Gavin Schilling went from a freshman who almost always looked uncomfortable on the court to a sophomore who only sometimes looked uncomfortable. After coming off the bench for the first 6 games, he started the seventh game against Kansas and remained the starter for the rest of the season. While he didn't have a particularly diverse or strong offensive game, his rim-running, offensive rebounding (his 12.3% OReb was best on the team), and the threat as an alley-oop target were all useful as offensive weapons in his limited role.
Using this player comparison tool created by MGoBlog’s Alex Cook, these are the B1G players with the highest similarity scores (dates back to 2008):
I'm beginning to learn that non-stars' comparisons are typically former non-stars and aren't as exciting. This is just a list of typical big men and it's an odd coincidence that 5 of the 10 are from last year. No one on this list really inspires excitement but also none of them are guys that'd you wouldn't want as a backup center.

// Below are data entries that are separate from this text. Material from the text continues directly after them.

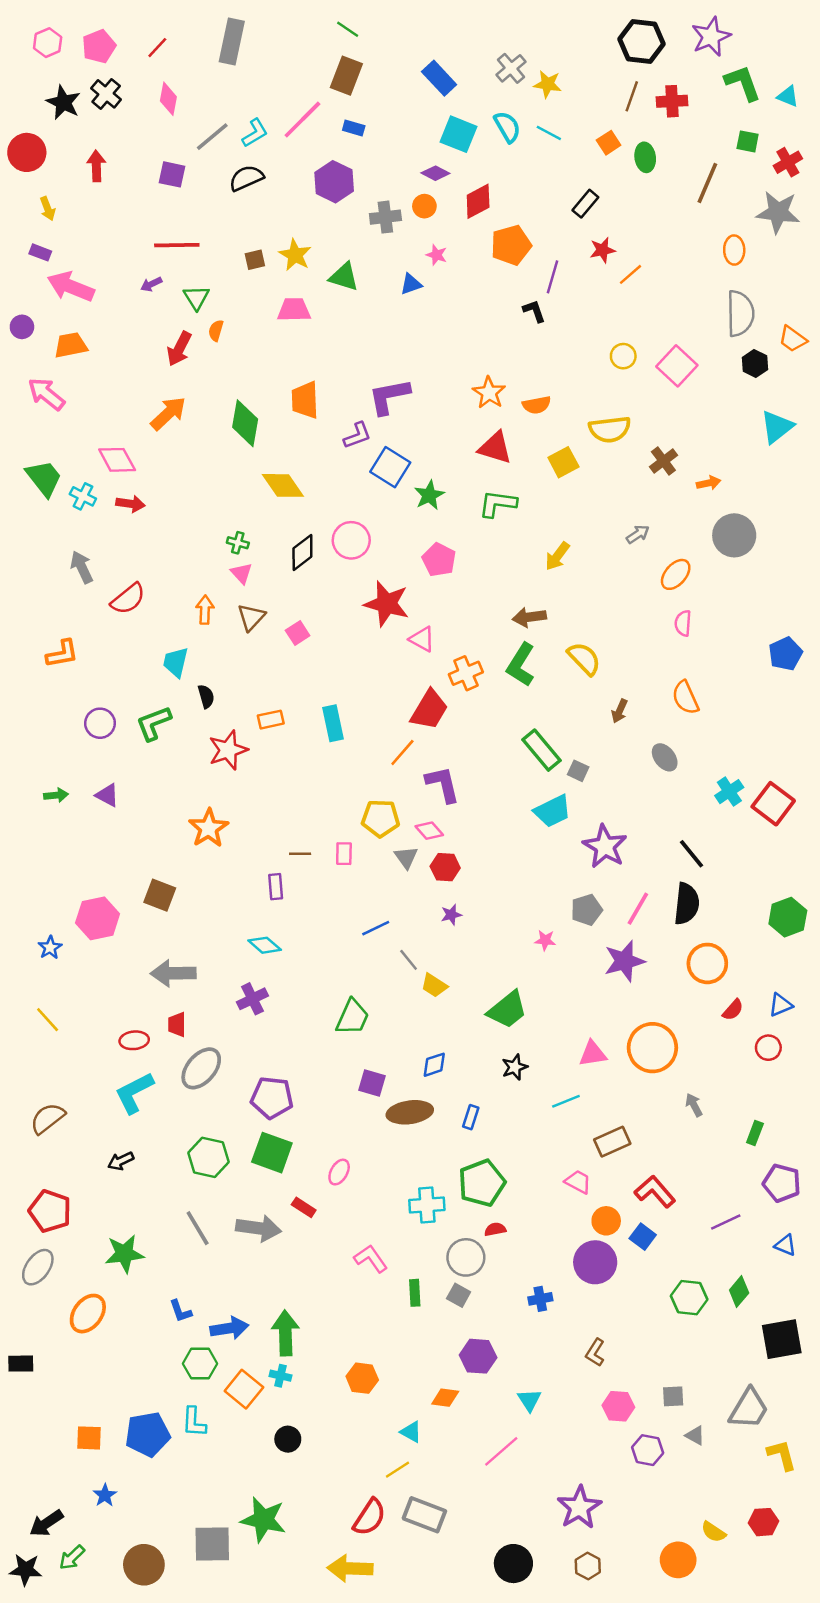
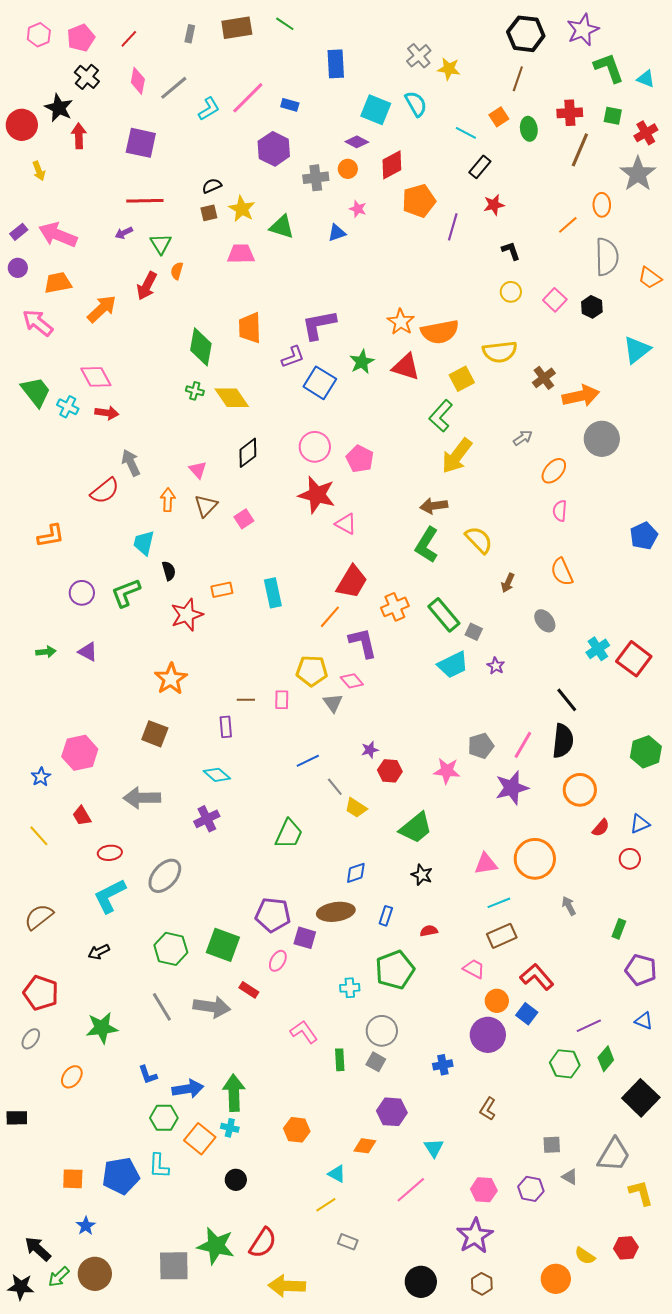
gray rectangle: (232, 41) -> (190, 34), size x0.5
brown rectangle: (346, 76) -> (237, 28), moved, turned 60
blue rectangle: (439, 78) -> (336, 64), moved, turned 40
red cross: (672, 101) -> (570, 113), moved
black star: (63, 102) -> (59, 108), moved
cyan line: (549, 133) -> (466, 133), moved
gray line: (212, 137) -> (174, 88), moved
purple square: (172, 174) -> (141, 143), size x1.4
black semicircle: (246, 178) -> (212, 186), moved, size x0.7
gray star: (778, 212) -> (638, 174), turned 30
purple rectangle: (40, 252) -> (19, 232), moved, turned -60
orange line: (631, 274) -> (568, 225), moved
black L-shape: (534, 311) -> (511, 251), moved
black hexagon: (755, 363) -> (592, 307), moved
pink square: (677, 366) -> (555, 300), size x0.7
orange semicircle: (537, 405) -> (440, 332), size x1.6
orange arrow: (168, 413) -> (102, 309), moved
orange arrow: (709, 483) -> (581, 396), size x1.8
green star: (429, 495) -> (362, 362), moved
green L-shape: (498, 504) -> (441, 416), moved, turned -56
pink circle: (351, 540) -> (315, 447), moved
green cross: (238, 543) -> (195, 391), moved
yellow arrow: (557, 556) -> (457, 456), size x1.5
gray arrow: (82, 567) -> (131, 463), moved
orange cross: (466, 673) -> (395, 607), moved
purple star: (605, 846) -> (496, 666), moved, size x0.5
red hexagon: (445, 867) -> (390, 771), moved
brown square: (160, 895) -> (155, 734), moved
pink star: (545, 940) -> (447, 771), size x1.5
red trapezoid: (177, 1024) -> (82, 816), moved, turned -30
black star: (515, 1067) -> (422, 875), turned -30
purple square: (372, 1083) -> (305, 938), moved
purple pentagon: (272, 1098) -> (273, 915), moved
cyan line: (566, 1101) -> (499, 903), moved
cyan cross: (427, 1205) -> (350, 988), size x0.7
purple line: (726, 1222) -> (589, 1026), moved
red semicircle: (495, 1229) -> (429, 931), moved
gray ellipse: (38, 1267) -> (31, 1039), size x0.7
orange ellipse: (88, 1314) -> (72, 1077), size x0.7
black square: (782, 1339) -> (641, 1098), turned -36
pink hexagon: (618, 1406) -> (484, 1190), moved
gray rectangle: (424, 1515) -> (348, 1242), size x0.6
red semicircle: (370, 1517) -> (263, 1243), moved
black arrow: (46, 1523) -> (38, 1249), turned 76
brown circle: (144, 1565) -> (95, 1274), moved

Schilling drastically improved from his freshman season across the board despite getting a bigger role. He fouled less (still fouls way too much), got fouled more, shot better, turned it over less, and mostly maintained his rebounding rates. He looked good in the beginning of the year and was making a decent case that he was the best big man on the team for a little while. He had two double-doubles on the year with both coming in the first half of the season against Santa Clara (a blowout) and Penn State (only a 6 point MSU victory).
Schilling started out the 2014-15 season very solid. After some point, however he seemed to hit a wall and he just struggled. He had a huge issue with FT’s and ended up shooting just 47.9% on them. If you follow me on twitter you may remember that I was a huge proponent of Costello in the Costello vs. Schilling debate. Outside of finishing alley-oops and some lateral quickness, there wasn’t really an area Schilling had much of an edge over Costello. He turned it over more, assisted less, and had a decently lower ORtg. While you should always take plus-minus with a grain of salt, there was a sizable gap between the two MSU centers over the last 7 games of the conference season and during the Big Ten Tournament.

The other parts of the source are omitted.